第一三共ヘルスケア、メンバーが一丸で取り組んだサイトリニューアルで、アクセシビリティを改善。プロジェクトの進め方のポイントを聞いた
リニューアルのスケジュールが前倒しに
コーポレートサイトの規模は、PDFを除いて3000ページほどと、かなりページ数が多い。これは、製品数やブランド数が多いことが背景だが、それに加えて個々の製品ごとに一問一答でFAQがあり、膨大なページ数になっている。 FAQは専門のグループで運用しているが、サステナビリティを担当する部署、お問い合わせを管理する部署、採用を担当する部署など、コーポレートサイトには関係する部署が多い。
2022年度中にウェブアクセシビリティのガイドラインを決め、その次の年末(2022年12月)にリニューアル実施パートナーのコンペを実施。2024年6月を公開目標として、プロジェクトがスタートした(改正法は「公布日から起算して3年を超えない範囲内において政令で定める日から施行する」とされていたことから、「2024年6月施行」と見込んでいた)。当初のスケジュールは以下のとおりだ。

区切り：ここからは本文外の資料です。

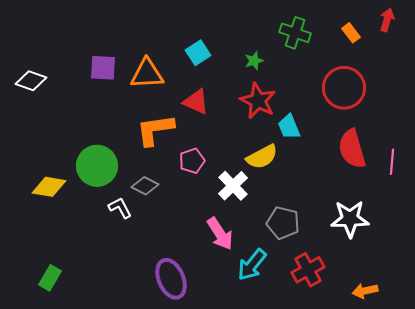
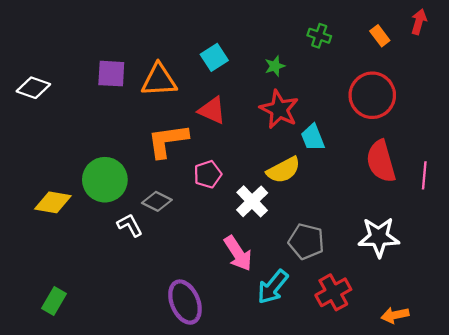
green cross: (295, 33) -> (319, 36), size x0.7

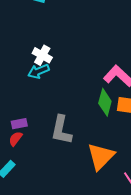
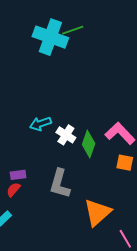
white cross: (42, 55) -> (66, 135), moved
green diamond: (105, 102) -> (89, 144), moved

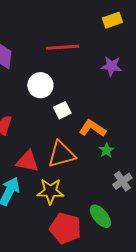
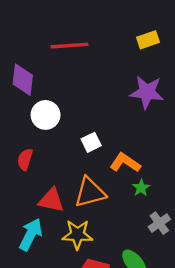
red line: (62, 47) -> (69, 46), moved
purple star: (111, 66) -> (147, 92), size x1.4
white circle: (40, 85) -> (46, 115), moved

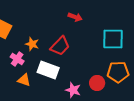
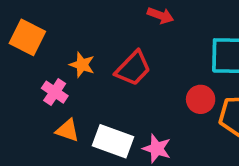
white rectangle: (48, 70) -> (113, 141), moved
red circle: (97, 83) -> (201, 99), moved

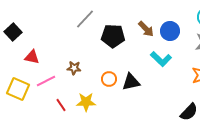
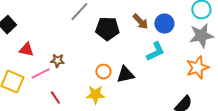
cyan L-shape: (161, 59) -> (155, 52), turned -70
brown star: (74, 68) -> (57, 61), moved
yellow star: (86, 102) -> (95, 95), moved

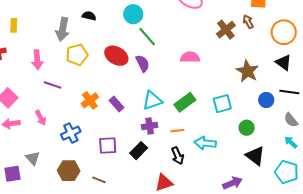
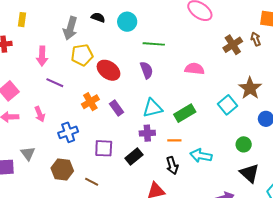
cyan circle: (133, 14) -> (127, 22), moved
green line: (147, 37) -> (154, 44), turned -50
red ellipse: (116, 56) -> (108, 70), moved
cyan square: (222, 104) -> (228, 105), moved, turned -30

まず要件定義をして、次に設計、デザインと実装に進むという流れになっている。実は、当初は改正から3年以内の2024年6月の改正法施行を想定して進行していたが、プロジェクトの途中で4月施行が決定。そのため、4月1日公開に間に合うようにすべてのスケジュールを前倒しした。社内関係者の理解と協力、制作会社との密な連携と、プロジェクト全メンバーが一丸となって取り組んだことで、きちんと改正法施行に間に合う形で公開できた。

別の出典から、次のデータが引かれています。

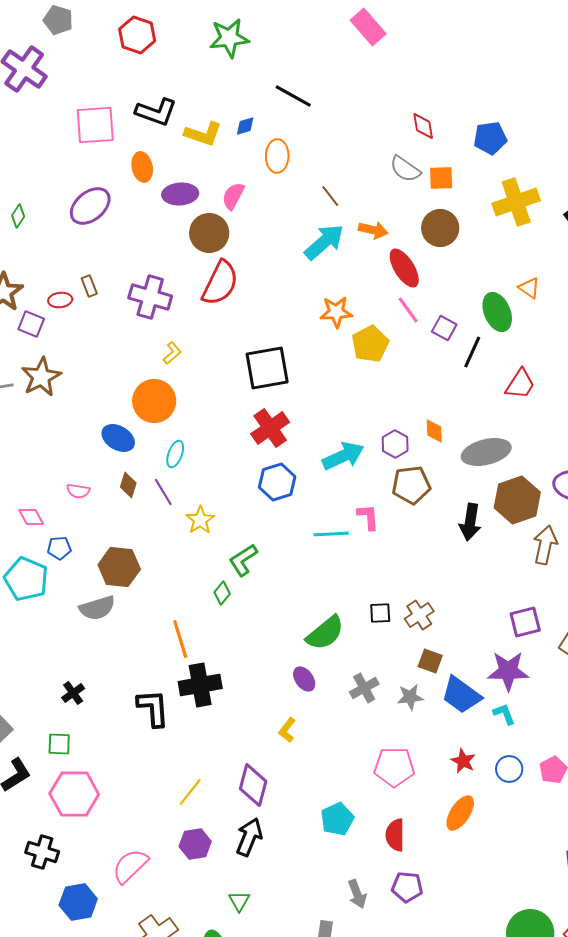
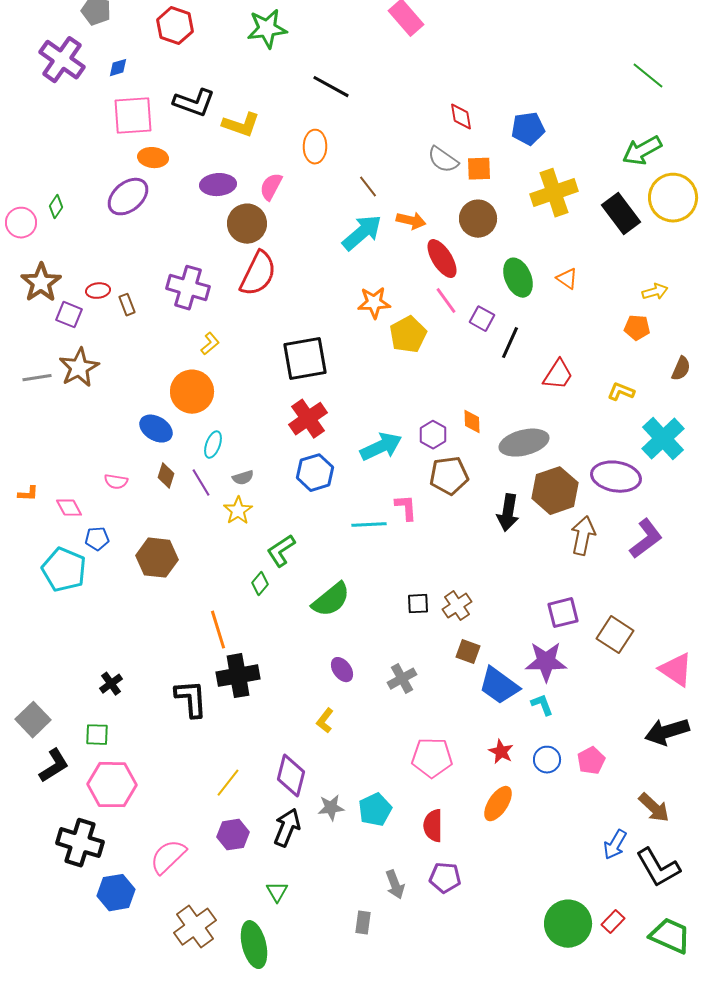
blue diamond: (245, 126) -> (118, 68), moved
orange ellipse: (142, 167) -> (153, 158), moved, turned -72
brown rectangle: (89, 286) -> (127, 305), moved
green ellipse: (497, 312) -> (518, 278), moved
gray semicircle: (97, 608) -> (243, 478), moved, size x0.6
green semicircle: (325, 633) -> (331, 600), moved
gray star: (410, 697) -> (331, 808), moved
black cross: (42, 852) -> (80, 843), size x1.4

リニューアルコンセプトを定義し、各部署のヒアリングに時間をかけた
プロジェクトでは、最初に広報グループ(現在の広報部)でワークショップを実施し、コーポレートサイトリニューアルに向けた課題感やゴールの目線を合わせた。重要ワードを抽出し、リニューアルコンセプトを定義。その結果決まったのが、記事の冒頭で述べたリニューアルの目的だ。 「スケジュールの中で、もっとも時間をかけたのが設計の部分だった」と加藤氏は言う。 ┌────────── 以前のコーポレートサイトでは製品情報がメインだったため、対象ユーザーは主に製品を検討・購入している方だった。しかし、企業姿勢を知っていただくこともコーポレートサイトの役割に含まれたため、就活生や取引先に対しても、「何を求めて訪問いただいているのか」をもう一段階突き詰めて検証することが必要でした。そういう方々にどのような満足を提供できればよいのかを、各部署にヒアリングすることにかなり時間をかけました(加藤氏) └────────── コーポレートサイトのユーザーテストは何度か実施したことがあるが、社内の各部署に対するヒアリングをする場がなかった。今回のリニューアルでは、ウェブアクセシビリティと同時に「企業の想いが伝わる」ことも目的になったため、その部分に時間をかけたということだ。 ┌────────── 関係部署が多いため、設計について想定していたよりも時間がかかりましたが、関係者全員が一丸となることで、コーポレートサイトに対する意識が変わりました。実施してよかったと思っています(加藤氏) └────────── 最終的には、企業姿勢を表すトップページの実現や、さまざまな方の健康をサポートするセルフケア情報の拡充のほか、サステナビリティ情報の拡充、FAQ情報の探しやすさ向上など、各部門のニーズを踏まえて情報を刷新した。 また、ウェブアクセシビリティの専門家に協力をあおぎ、情報アクセスに困難がある当事者によるチェックも実施した。さらに、ウェブアクセシビリティだけに注力してユーザビリティがおろそかになってはいけないので、ユーザビリティの専門家を交えることで、「使えること」+「使いやすいこと」の両立にもこだわった。